Чтобы картина была достаточно полной, нам придется коснуться еще одной темы. Кроме самого современного оборудования, клиника нейрохирургии и неврологии Главного военного клинического госпиталя отличается от других аналогичных киевских центров очень приличными бытовыми условиями. Многие больные лежат здесь в одноместных палатах с отдельным туалетом, душем и персональным телевизором, что на фоне других больниц выглядит почти неправдоподобно. Более того, больным не приходится приносить с собой лекарства, даже самые дефицитные и дорогие.
Вы спросите, откуда же берутся подобные блага? Какой Дед Мороз дарит клинике деньги? Ларчик, как всегда, открывается просто. Обслуживание военнослужащих в госпитале - дело святое. С них, само собой разумеется, не берут ни копейки. А вот что касается остальных... Вы хотите воспользоваться высоким мастерством врачей и самой совершенной в Киеве медицинской техникой? Милости просим, говорят вам, но учтите, что койко-день в отделении (вместе с любым, даже самым сложным оперативным вмешательством) стоит 80 гривен...
Несколько месяцев назад, когда в неврологическом отделении другой киевской больницы лежала моя жена, приходилось покупать и лекарства, и шприцы, и капельницы. Так что общая сумма набежала довольно приличная. Гривен 400-500 у нас на лечение ушло. Но чтобы деньги за лечение брали совершенно открыто, официально! Тут, на первый взгляд, было чему удивляться.
Однако, с другой стороны, стоит ли, услышав об этом, делать обиженное лицо: вот, мол, до чего дожили? О страховой медицине у нас, как известно, пока только говорят. Официальные платные услуги частных медицинских фирм по карману очень немногим. А бесплатное обслуживание хромает на обе ноги.

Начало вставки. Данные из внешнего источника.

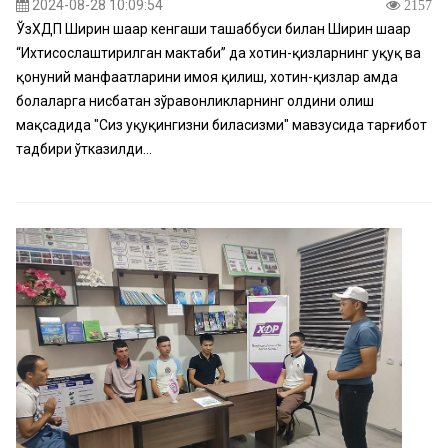
2024-08-28 10:09:54
2157
ЎзХДП Ширин шаҳар кенгаши ташаббуси билан Ширин шаҳар
“Ихтисослаштирилган мактаби” да хотин-қизларнинг ҳуқуқ ва
қонуний манфаатларини ҳимоя қилиш, хотин-қизлар ҳамда
болаларга нисбатан зўравонликларнинг олдини олиш
мақсадида "Сиз ҳуқуқингизни биласизми" мавзусида тарғибот
тадбири ўтказилди...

Казалось бы, за десять дней лечения в клинике, которой руководит Александр Данчин, берут внушительную сумму - целых 800 гривен. Но за эти же деньги человеку здесь могут сделать (на самом высоком уровне!) сложнейшую нейрохирургическую операцию. Будем говорить откровенно, разве за аналогичную операцию в «бесплатном» лечебном учреждении родственники больного не передают хирургу конверт, содержащий целую пачку зеленых купюр? Что же честнее?
К слову заметить, за некоторые операции подобные тем, при которых цивильные пациенты Главного военного клинического госпиталя вносят в его кассу, скажем, 800 гривен, в Германии больные совершенно официально платят 10 тысяч долларов. Право же, тут есть над чем поразмыслить.